Alteration Of Share Rights Litigation.
Alteration of Share Rights Litigation
1. Meaning of Alteration of Share Rights
Alteration of share rights refers to the modification, variation, or abrogation of the rights attached to a particular class of shares (such as equity shares or preference shares) in a company. These rights may include:
Voting rights
Dividend rights
Rights to capital on winding up
Conversion rights
Redemption rights
Under company law, share capital can be divided into different classes, each having distinct rights. Once issued, these rights cannot be altered arbitrarily; statutory procedures and fairness principles must be followed.
2. Legal Framework
In India, alteration of class rights is governed by:
Section 48 of the Companies Act, 2013
Relevant provisions of the Articles of Association (AOA)
Principles of equity and minority protection
Procedure under Section 48:
Consent in writing of at least 75% of the holders of that class, or
Special resolution passed at a separate meeting of that class.
Filing with the Registrar of Companies.
Minority shareholders (holding 10%) may apply to the Tribunal to cancel the variation.
3. Grounds of Litigation in Alteration of Share Rights
Litigation generally arises on the following grounds:
Lack of proper procedure
Absence of bona fide intention
Fraud on minority
Oppression and mismanagement
Breach of Articles of Association
Unfair prejudice
4. Important Case Laws on Alteration of Share Rights
1. Allen v. Gold Reefs of West Africa Ltd
Principle:
Alteration of articles must be bona fide for the benefit of the company as a whole.
Facts:
The company altered its articles to impose a lien on fully paid shares of a deceased shareholder.
Held:
The alteration was valid because it was made in good faith for the benefit of the company.
Significance:
Established the “bona fide for the benefit of the company” test.
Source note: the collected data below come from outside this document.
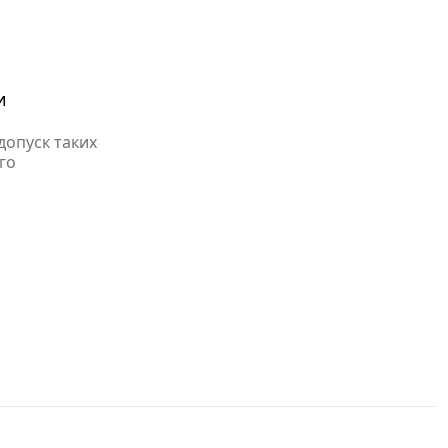
и
допуск таких
го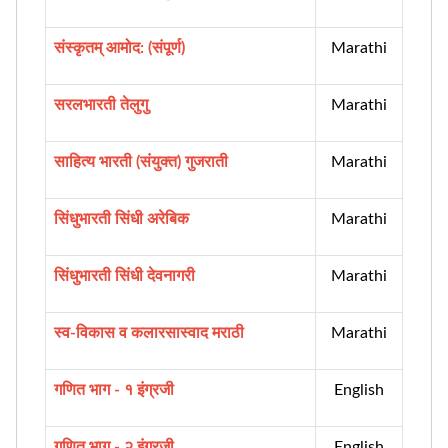
संस्कृतम् आमोद: (संपूर्ण)
Marathi
सरलभारती तेलुगु
Marathi
साहित्य भारती (संयुक्त) गुजराती
Marathi
सिंधुभारती सिंधी अरेबिक
Marathi
सिंधुभारती सिंधी देवनागरी
Marathi
स्व-विकास व कलारसास्वाद मराठी
Marathi
गणित भाग - १ इंग्रजी
English
गणित भाग - २ इंग्रजी
English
2. Greenhalgh v. Arderne Cinemas Ltd
Principle:
“Company as a whole” means the shareholders as a general body.
Held:
Alteration is valid if majority acts bona fide in the interests of the company as a whole, even if it benefits the majority.
Significance:
Clarified majority power in altering share rights.
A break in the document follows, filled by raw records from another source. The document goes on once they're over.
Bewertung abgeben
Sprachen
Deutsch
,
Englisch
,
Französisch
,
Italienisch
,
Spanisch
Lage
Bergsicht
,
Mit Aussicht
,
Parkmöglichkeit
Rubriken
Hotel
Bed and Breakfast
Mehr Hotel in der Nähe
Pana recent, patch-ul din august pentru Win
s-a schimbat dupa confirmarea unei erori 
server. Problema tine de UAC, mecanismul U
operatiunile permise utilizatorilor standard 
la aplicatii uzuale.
3. Cumbrian Newspapers Group Ltd v. Cumberland & Westmorland Herald Newspaper & Printing Co Ltd
Principle:
Certain rights may constitute class rights even if not expressly stated as such.
Held:
Special voting arrangements created enforceable class rights.
Significance:
Expanded the meaning of class rights.
4. Sidebottom v. Kershaw, Leese & Co Ltd
Principle:
Alteration targeting a specific group is valid if made bona fide for company benefit.
Held:
Company could compel transfer of shares of members competing with it.
Significance:
Majority power upheld if exercised honestly.
5. Shanti Prasad Jain v. Kalinga Tubes Ltd
Principle:
Oppression must involve lack of probity and fair dealing.
Held:
Mere loss of control by minority is not oppression unless unfair conduct is shown.
Significance:
Important for litigation challenging variation of rights as oppressive.
6. Dale & Carrington Invt (P) Ltd v. P.K. Prathapan
Principle:
Majority cannot use power to issue shares for personal benefit.
Held:
Allotment of shares to gain control was invalid.
Significance:
Variation or issue of shares to dilute minority may be struck down.
7. Re Holders Investment Trust Ltd
Principle:
Variation must follow statutory procedure strictly.
Held:
Failure to comply with procedural requirements renders alteration invalid.
Significance:
Procedural compliance is mandatory.
5. Tests Applied by Courts
Courts generally apply the following tests:
(1) Procedural Validity Test
Was Section 48 procedure complied with?
(2) Bona Fide Test
Was alteration made honestly for the benefit of the company?
(3) Oppression Test
Does it unfairly prejudice minority shareholders?
(4) Fraud on Minority Test
Was power used for collateral purpose?
6. Remedies Available
If alteration is unlawful, courts/tribunal may:
Declare resolution invalid
Restore original rights
Restrain company from acting on variation
Grant relief under oppression & mismanagement provisions
Order buy-out of minority shares
7. Key Distinction: Alteration of Articles vs Variation of Class Rights
| Alteration of Articles | Variation of Class Rights |
|---|---|
| Governed by general power | Specifically under Section 48 |
| Requires special resolution | Requires separate class approval |
| Subject to bona fide test | Subject to stricter scrutiny |
8. Conclusion
Alteration of share rights is legally permissible but strictly regulated. The majority’s power is not absolute and is limited by:
Statutory safeguards
Principles of fairness
Judicial scrutiny
Minority protection doctrines
Courts carefully balance corporate flexibility with protection against abuse of power.